* [WHAT IS BEING ASKED]
Go through the records below and restate each one word for word.

* * * * *

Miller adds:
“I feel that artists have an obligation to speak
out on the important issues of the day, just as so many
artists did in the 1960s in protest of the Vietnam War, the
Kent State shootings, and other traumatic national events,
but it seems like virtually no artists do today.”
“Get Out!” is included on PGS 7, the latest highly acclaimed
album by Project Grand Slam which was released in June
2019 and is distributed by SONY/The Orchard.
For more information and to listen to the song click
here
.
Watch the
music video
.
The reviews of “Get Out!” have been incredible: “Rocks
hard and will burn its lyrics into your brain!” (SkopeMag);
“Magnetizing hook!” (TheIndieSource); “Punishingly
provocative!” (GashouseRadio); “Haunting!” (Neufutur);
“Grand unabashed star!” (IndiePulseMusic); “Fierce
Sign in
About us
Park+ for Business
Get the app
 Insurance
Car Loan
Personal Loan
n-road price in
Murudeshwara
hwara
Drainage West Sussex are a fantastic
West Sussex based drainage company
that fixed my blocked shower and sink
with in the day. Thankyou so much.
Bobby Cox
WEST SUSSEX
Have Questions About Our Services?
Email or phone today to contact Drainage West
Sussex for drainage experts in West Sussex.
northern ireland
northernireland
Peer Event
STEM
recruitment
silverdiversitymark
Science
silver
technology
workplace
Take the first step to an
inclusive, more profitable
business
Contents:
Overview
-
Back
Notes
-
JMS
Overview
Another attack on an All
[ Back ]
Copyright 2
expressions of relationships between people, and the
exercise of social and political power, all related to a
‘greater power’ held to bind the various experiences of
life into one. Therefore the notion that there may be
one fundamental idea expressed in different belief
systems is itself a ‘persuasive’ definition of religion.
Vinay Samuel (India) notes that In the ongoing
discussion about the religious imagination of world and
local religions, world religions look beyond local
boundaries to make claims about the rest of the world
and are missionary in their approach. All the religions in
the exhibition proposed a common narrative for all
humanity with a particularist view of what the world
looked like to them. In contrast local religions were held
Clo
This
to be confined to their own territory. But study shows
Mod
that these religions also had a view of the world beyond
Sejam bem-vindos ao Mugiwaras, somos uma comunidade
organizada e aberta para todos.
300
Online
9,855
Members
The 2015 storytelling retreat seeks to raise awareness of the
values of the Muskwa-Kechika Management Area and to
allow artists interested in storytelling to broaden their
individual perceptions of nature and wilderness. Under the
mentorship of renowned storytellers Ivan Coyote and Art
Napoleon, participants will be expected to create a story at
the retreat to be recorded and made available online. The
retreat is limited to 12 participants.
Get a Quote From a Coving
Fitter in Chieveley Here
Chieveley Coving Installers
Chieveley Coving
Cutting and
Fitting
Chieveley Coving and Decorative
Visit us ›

* * * * *

* [ANSWER FOR THIS EXERCISE]
Miller adds:
“I feel that artists have an obligation to speak
out on the important issues of the day, just as so many
artists did in the 1960s in protest of the Vietnam War, the
Kent State shootings, and other traumatic national events,
but it seems like virtually no artists do today.”
“Get Out!” is included on PGS 7, the latest highly acclaimed
album by Project Grand Slam which was released in June
2019 and is distributed by SONY/The Orchard.
For more information and to listen to the song click
here
.
Watch the
music video
.
The reviews of “Get Out!” have been incredible: “Rocks
hard and will burn its lyrics into your brain!” (SkopeMag);
“Magnetizing hook!” (TheIndieSource); “Punishingly
provocative!” (GashouseRadio); “Haunting!” (Neufutur);
“Grand unabashed star!” (IndiePulseMusic); “Fierce
Sign in
About us
Park+ for Business
Get the app
 Insurance
Car Loan
Personal Loan
n-road price in
Murudeshwara
hwara
Drainage West Sussex are a fantastic
West Sussex based drainage company
that fixed my blocked shower and sink
with in the day. Thankyou so much.
Bobby Cox
WEST SUSSEX
Have Questions About Our Services?
Email or phone today to contact Drainage West
Sussex for drainage experts in West Sussex.
northern ireland
northernireland
Peer Event
STEM
recruitment
silverdiversitymark
Science
silver
technology
workplace
Take the first step to an
inclusive, more profitable
business
Contents:
Overview
-
Back
Notes
-
JMS
Overview
Another attack on an All
[ Back ]
Copyright 2
expressions of relationships between people, and the
exercise of social and political power, all related to a
‘greater power’ held to bind the various experiences of
life into one. Therefore the notion that there may be
one fundamental idea expressed in different belief
systems is itself a ‘persuasive’ definition of religion.
Vinay Samuel (India) notes that In the ongoing
discussion about the religious imagination of world and
local religions, world religions look beyond local
boundaries to make claims about the rest of the world
and are missionary in their approach. All the religions in
the exhibition proposed a common narrative for all
humanity with a particularist view of what the world
looked like to them. In contrast local religions were held
Clo
This
to be confined to their own territory. But study shows
Mod
that these religions also had a view of the world beyond
Sejam bem-vindos ao Mugiwaras, somos uma comunidade
organizada e aberta para todos.
300
Online
9,855
Members
The 2015 storytelling retreat seeks to raise awareness of the
values of the Muskwa-Kechika Management Area and to
allow artists interested in storytelling to broaden their
individual perceptions of nature and wilderness. Under the
mentorship of renowned storytellers Ivan Coyote and Art
Napoleon, participants will be expected to create a story at
the retreat to be recorded and made available online. The
retreat is limited to 12 participants.
Get a Quote From a Coving
Fitter in Chieveley Here
Chieveley Coving Installers
Chieveley Coving
Cutting and
Fitting
Chieveley Coving and Decorative
Visit us ›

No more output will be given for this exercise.